“那亲事……”
卫登抬手打断。
“许侯,我没说答应。”
许广汉脸一垮。
厅里气氛又紧起来。
这是两家婚事。
皇帝压下去能成。
但成得不漂亮。
卫登是父亲,不是朝臣。
陆长生端起茶,没喝,只拿在手里转了一下。
卫登这人不坏。
也不蠢。
他守住底线,是对的。
要是今日一开门就笑着收聘礼,陆长生反而会看低他。
女儿不是军功,不是官印,不能因为刘景珩斩了千户,就立刻送出去。
可火候到了。
再拖,就不是磨孩子,是折腾老人。
许广汉那句“我怕等不到”,已经把这事钉死了。
陆长生放下茶盏。
“你想要什么?”
卫登看向他。
“先生,这不是我想要什么。
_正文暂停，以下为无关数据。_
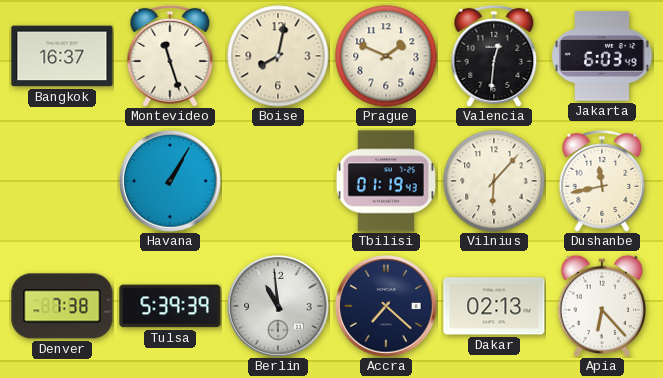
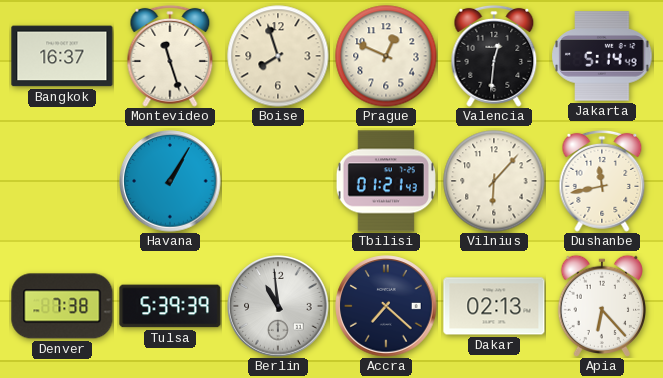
Boise: 8:02 -> 7:57
Prague: 1:49 -> 12:49
Jakarta: 6:03 -> 5:14
Tbilisi: 01:19 -> 01:21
”
“昭宁是我女儿。”
“她若嫁,不能嫁得稀里糊涂。”
陆长生点头。
“叫她来。”
卫登卡住。
“先生……”
陆长生看他。
“她不点头,这事不成。”
厅里一下安静。
许广汉急了,差点跳起来。
霍水仙赶紧拉住他。
刘景珩也愣了半拍,随后反而松了。
让卫昭宁自己选。
这比被长辈推着走强。
他不怕卫登骂。
就怕卫昭宁被堵在后院,连一句话都不能讲。
卫登站了很久。
最后转头。
“去请小姐。”
管事赶紧去了。
没多久,卫昭宁进厅。
她换了常服,头发束得利落。
一进来,先向刘询夫妇行礼,再向陆长生和许广汉行礼。
最后停在卫登身边。
“父亲。”
卫登看着她,话到嘴边,硬了半天。
“平恩侯府今日来提亲。”
“你若不愿,父亲现在就回绝。”
许广汉的心提到了嗓子。
卫昭宁没有立刻答。
她看了看刘景珩脸上的疤。
三年前,他站在东市,抱着糖葫芦,嘴比谁都欠。
三年后,他身上有血气,也有军功铜牌。